Federalimentare sta valutando di citare per danni l’Oms ”per la grave imprudenza dimostrata” nella comunicazione relativa allo studio sulle carni rosse o trasformate. Lo annuncia il presidente di Federalimentare Luigi Scordamaglia: da Ginevra, ha detto, ”dichiarazioni avventate e non basate su solide basi scientifiche che ci penalizzano”.

Secondo i dati resi noti da Assica e Assocarni, nel corso della prima settimana dopo la comunicazione dell’ Organizzazione mondiale della Sanità (Oms) che rileva un presunto legame tra consumo di carne e rischio di insorgenza di tumori, nella sola Italia si è verificata una drastica riduzione delle vendite: -17% per i wurstel, -14,7% per la carne in scatola, -11,6% per la carne elaborata, -9,8% per i salumi e -6,8% per la carne fresca, sottolinea ancora Federalimentare pronta a citare per danni l’Oms.
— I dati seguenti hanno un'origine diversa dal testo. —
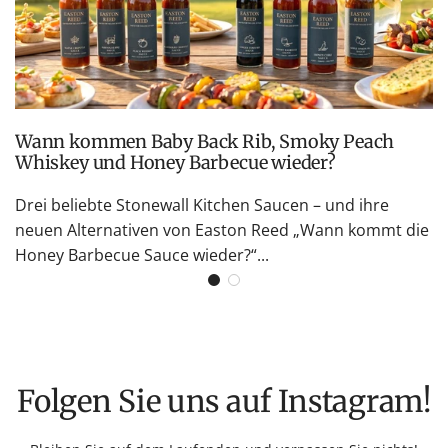
Wann kommen Baby Back Rib, Smoky Peach
Whiskey und Honey Barbecue wieder?
Drei beliebte Stonewall Kitchen Saucen – und ihre
neuen Alternativen von Easton Reed „Wann kommt die
Honey Barbecue Sauce wieder?“...
Folgen Sie uns auf Instagram!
Un’emorragia di vendite clamorosa, lamentano le associazioni, causata dalla diffusione alla stampa dei risultati di uno studio ancora oggetto di revisione, la cui documentazione completa non è stata fornita né agli Stati membri, né agli addetti ai lavori. Tale studio, peraltro, contiene l’ammissione che l’evidenza scientifica relativa al rapporto tra cancro e consumo di carne rossa è “limitata”. “Negli ultimi mesi – afferma Scordamaglia – abbiamo assistito a un indiscriminato accanimento da parte dell’Oms nella formulazione di raccomandazioni riguardanti il corretto approccio dei consumatori a specifiche categorie di alimenti o singoli nutrienti. Tali raccomandazioni, influenzando a livello internazionale le politiche sanitarie di ben 194 Paesi, nonché i comportamenti e gli stili di vita di miliardi di persone, dovrebbero sempre essere supportate da robuste evidenze scientifiche, come stabilito da una risoluzione approvata all’unanimità dall’Executive Board dell’OMS lo scorso gennaio”.
Secondo Scordamaglia, “lasciano perplessi gli attacchi allarmistici sullo zucchero, sulla carne e quelli annunciati sul caffè, dal momento che l’estrema carenza di basi scientifiche solide è rilevata dallo stesso sistema di valutazione scientifica, denominato grade ufficialmente in vigore all’Oms”.